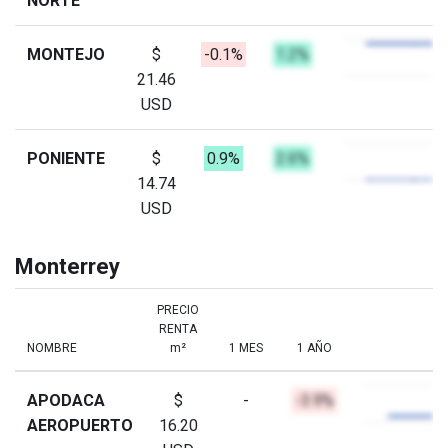
NORTE
MONTEJO
$
-0.1%
1.2%
21.46
USD
PONIENTE
$
0.9%
2.6%
14.74
USD
Monterrey
PRECIO
RENTA
NOMBRE
m²
1 MES
1 AÑO
APODACA
$
-
-3.9%
AEROPUERTO
16.20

*WHAT TO DO*: Write each entry again exactly, minus any images.

*RESPONSE*:
NORTE
MONTEJO
$
-0.1%
1.2%
21.46
USD
PONIENTE
$
0.9%
2.6%
14.74
USD
Monterrey
PRECIO
RENTA
NOMBRE
m²
1 MES
1 AÑO
APODACA
$
-
-3.9%
AEROPUERTO
16.20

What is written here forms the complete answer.